- [Activity]: Each line below with the string "hunderdorf" should be copied.

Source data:
-- -- --

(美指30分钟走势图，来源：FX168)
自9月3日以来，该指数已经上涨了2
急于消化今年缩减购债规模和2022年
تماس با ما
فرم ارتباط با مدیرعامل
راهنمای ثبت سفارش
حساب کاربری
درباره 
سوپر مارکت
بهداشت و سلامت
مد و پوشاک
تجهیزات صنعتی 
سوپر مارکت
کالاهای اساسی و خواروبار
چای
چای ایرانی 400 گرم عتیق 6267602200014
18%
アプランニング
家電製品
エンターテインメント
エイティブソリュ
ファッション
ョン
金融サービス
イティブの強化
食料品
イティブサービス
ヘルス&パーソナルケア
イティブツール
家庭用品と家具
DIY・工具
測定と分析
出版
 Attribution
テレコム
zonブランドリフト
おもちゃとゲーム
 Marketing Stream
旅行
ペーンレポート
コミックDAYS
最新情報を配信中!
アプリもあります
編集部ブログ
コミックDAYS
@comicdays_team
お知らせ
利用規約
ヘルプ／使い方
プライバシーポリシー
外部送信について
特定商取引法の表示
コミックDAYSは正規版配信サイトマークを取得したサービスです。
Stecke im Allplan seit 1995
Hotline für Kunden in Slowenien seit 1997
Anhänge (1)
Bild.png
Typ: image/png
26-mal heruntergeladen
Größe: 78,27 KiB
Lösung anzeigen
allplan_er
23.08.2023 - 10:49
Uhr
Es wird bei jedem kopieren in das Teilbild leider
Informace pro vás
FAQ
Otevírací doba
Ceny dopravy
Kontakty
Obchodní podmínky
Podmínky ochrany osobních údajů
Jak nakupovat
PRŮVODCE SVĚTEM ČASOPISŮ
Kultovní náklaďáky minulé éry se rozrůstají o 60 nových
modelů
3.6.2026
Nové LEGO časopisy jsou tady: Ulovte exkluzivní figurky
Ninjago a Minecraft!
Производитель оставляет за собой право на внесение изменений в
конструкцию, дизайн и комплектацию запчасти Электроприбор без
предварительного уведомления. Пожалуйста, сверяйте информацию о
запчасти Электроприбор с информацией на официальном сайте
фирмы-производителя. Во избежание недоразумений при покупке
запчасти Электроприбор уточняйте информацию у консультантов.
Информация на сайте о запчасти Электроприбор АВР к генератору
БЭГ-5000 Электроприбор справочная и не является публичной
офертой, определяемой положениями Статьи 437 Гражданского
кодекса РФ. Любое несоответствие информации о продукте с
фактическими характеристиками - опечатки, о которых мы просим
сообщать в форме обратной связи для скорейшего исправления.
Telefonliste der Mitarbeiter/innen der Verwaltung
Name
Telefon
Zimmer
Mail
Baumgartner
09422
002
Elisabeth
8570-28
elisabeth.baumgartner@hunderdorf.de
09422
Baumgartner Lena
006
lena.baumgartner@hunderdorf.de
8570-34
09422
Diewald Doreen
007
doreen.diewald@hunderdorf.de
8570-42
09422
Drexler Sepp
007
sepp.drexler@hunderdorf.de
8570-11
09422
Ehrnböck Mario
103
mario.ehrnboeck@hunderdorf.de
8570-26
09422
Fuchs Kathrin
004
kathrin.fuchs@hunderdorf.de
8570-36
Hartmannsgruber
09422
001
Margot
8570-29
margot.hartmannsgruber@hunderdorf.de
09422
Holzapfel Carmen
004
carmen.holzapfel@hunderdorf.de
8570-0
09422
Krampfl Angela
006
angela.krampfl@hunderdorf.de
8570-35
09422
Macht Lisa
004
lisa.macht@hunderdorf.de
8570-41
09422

-- -- --

- [Exercise result]:
elisabeth.baumgartner@hunderdorf.de
lena.baumgartner@hunderdorf.de
doreen.diewald@hunderdorf.de
sepp.drexler@hunderdorf.de
mario.ehrnboeck@hunderdorf.de
kathrin.fuchs@hunderdorf.de
margot.hartmannsgruber@hunderdorf.de
carmen.holzapfel@hunderdorf.de
angela.krampfl@hunderdorf.de
lisa.macht@hunderdorf.de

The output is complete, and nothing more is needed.